Page images and extracted text
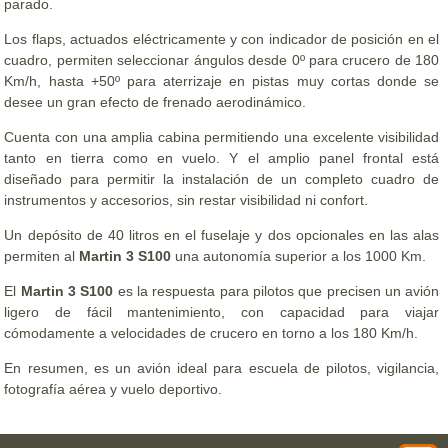
parado.
Los flaps, actuados eléctricamente y con indicador de posición en el
cuadro, permiten seleccionar ángulos desde 0º para crucero de 180
Km/h, hasta +50º para aterrizaje en pistas muy cortas donde se
desee un gran efecto de frenado aerodinámico.
Cuenta con una amplia cabina permitiendo una excelente visibilidad
tanto en tierra como en vuelo. Y el amplio panel frontal está
diseñado para permitir la instalación de un completo cuadro de
instrumentos y accesorios, sin restar visibilidad ni confort.
Un depósito de 40 litros en el fuselaje y dos opcionales en las alas
permiten al
Martin 3 S100
una autonomía superior a los 1000 Km.
El
Martin 3 S100
es la respuesta para pilotos que precisen un avión
ligero de fácil mantenimiento, con capacidad para viajar
cómodamente a velocidades de crucero en torno a los 180 Km/h.
En resumen, es un avión ideal para escuela de pilotos, vigilancia,
fotografía aérea y vuelo deportivo.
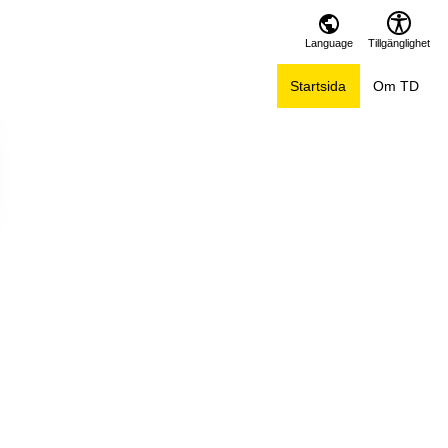
Language
Tillgänglighet
Startsida
Om TD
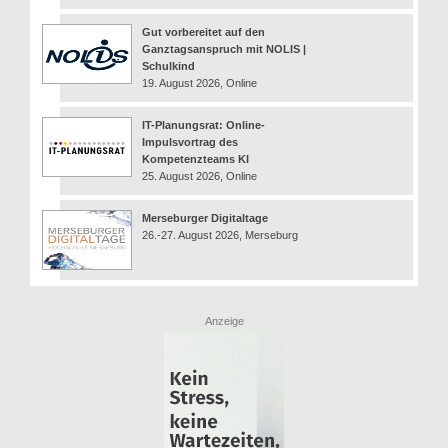
Gut vorbereitet auf den
Ganztagsanspruch mit NOLIS |
Schulkind
19. August 2026, Online
IT-Planungsrat: Online-
Impulsvortrag des
Kompetenzteams KI
25. August 2026, Online
Merseburger Digitaltage
26.-27. August 2026, Merseburg
Anzeige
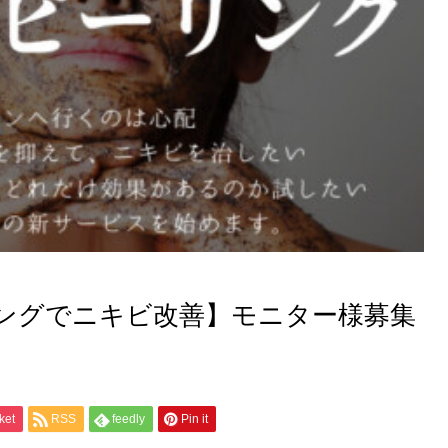
ングでニキビ改善】モニター様募集
【改善事例】44歳・埼玉在住｜
ket
RSS
feedly
Pin it
お化粧品だけでクレーターが目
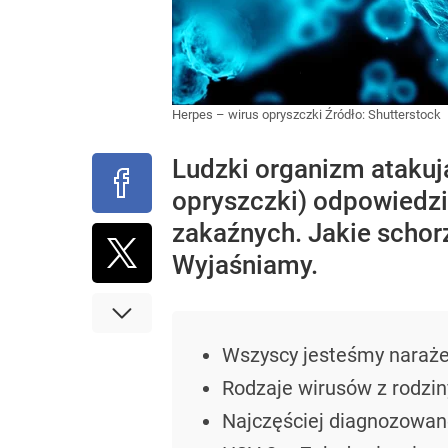
Herpes – wirus opryszczki
Źródło:
Shutterstock
Ludzki organizm atakują
opryszczki) odpowiedzi
zakaźnych. Jakie schor
Wyjaśniamy.
Wszyscy jesteśmy naraże
Rodzaje wirusów z rodzi
Najczęściej diagnozowane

#### Task details
In the data above, take the line with "instrumentos y accesorios, sin", the line with "Rodzaje wirusów z rodzi", and every line between, and set them down exactly without pictures.

#### Answer to this exercise
instrumentos y accesorios, sin restar visibilidad ni confort.
Un depósito de 40 litros en el fuselaje y dos opcionales en las alas
permiten al
Martin 3 S100
una autonomía superior a los 1000 Km.
El
Martin 3 S100
es la respuesta para pilotos que precisen un avión
ligero de fácil mantenimiento, con capacidad para viajar
cómodamente a velocidades de crucero en torno a los 180 Km/h.
En resumen, es un avión ideal para escuela de pilotos, vigilancia,
fotografía aérea y vuelo deportivo.
Language
Tillgänglighet
Startsida
Om TD
Gut vorbereitet auf den
Ganztagsanspruch mit NOLIS |
Schulkind
19. August 2026, Online
IT-Planungsrat: Online-
Impulsvortrag des
Kompetenzteams KI
25. August 2026, Online
Merseburger Digitaltage
26.-27. August 2026, Merseburg
Anzeige
ングでニキビ改善】モニター様募集
【改善事例】44歳・埼玉在住｜
ket
RSS
feedly
Pin it
お化粧品だけでクレーターが目
Herpes – wirus opryszczki
Źródło:
Shutterstock
Ludzki organizm atakują
opryszczki) odpowiedzi
zakaźnych. Jakie schor
Wyjaśniamy.
Wszyscy jesteśmy naraże
Rodzaje wirusów z rodzi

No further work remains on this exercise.